▸ Required work
Filter on the word "experience": copy each matching line from the listing below.

▸ Extracted data
= = =

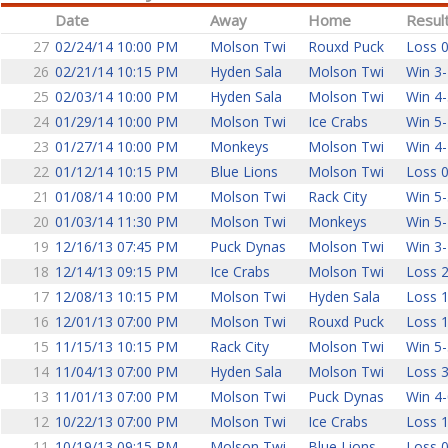
Date
Away
Home
Resul
27
02/24/14 10:00 PM
Molson Twi
Rouxd Puck
Loss 0
26
02/21/14 10:15 PM
Hyden Sala
Molson Twi
Win 3-
25
02/03/14 10:00 PM
Hyden Sala
Molson Twi
Win 4-
24
01/29/14 10:00 PM
Molson Twi
Ice Crabs
Win 5-
23
01/27/14 10:00 PM
Monkeys
Molson Twi
Win 4-
22
01/12/14 10:15 PM
Blue Lions
Molson Twi
Loss 0
21
01/08/14 10:00 PM
Molson Twi
Rack City
Win 5-
20
01/03/14 11:30 PM
Molson Twi
Monkeys
Win 5-
19
12/16/13 07:45 PM
Puck Dynas
Molson Twi
Win 3-
18
12/14/13 09:15 PM
Ice Crabs
Molson Twi
Loss 2
17
12/08/13 10:15 PM
Molson Twi
Hyden Sala
Loss 1
16
12/01/13 07:00 PM
Molson Twi
Rouxd Puck
Loss 1
15
11/15/13 10:15 PM
Rack City
Molson Twi
Win 5-
14
11/04/13 07:00 PM
Hyden Sala
Molson Twi
Loss 3
13
11/01/13 07:00 PM
Molson Twi
Puck Dynas
Win 4-
12
10/22/13 07:00 PM
Molson Twi
Ice Crabs
Loss 1
11
10/19/13 09:15 PM
Molson Twi
Blue Lions
Loss 0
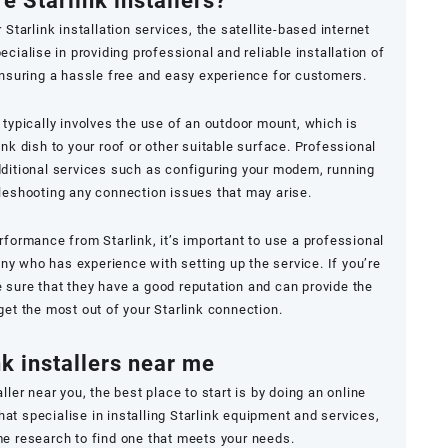
e Starlink installers?
Starlink installation services, the satellite-based internet
ialise in providing professional and reliable installation of
nsuring a hassle free and easy experience for customers.
 typically involves the use of an outdoor mount, which is
ink dish to your roof or other suitable surface. Professional
additional services such as configuring your modem, running
leshooting any connection issues that may arise.
rformance from Starlink, it’s important to use a professional
any who has experience with setting up the service. If you’re
ke sure that they have a good reputation and can provide the
get the most out of your Starlink connection.
nk installers near me
taller near you, the best place to start is by doing an online
t specialise in installing Starlink equipment and services,
e research to find one that meets your needs.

= = =

▸ Result of this exercise
nsuring a hassle free and easy experience for customers.
any who has experience with setting up the service. If you’re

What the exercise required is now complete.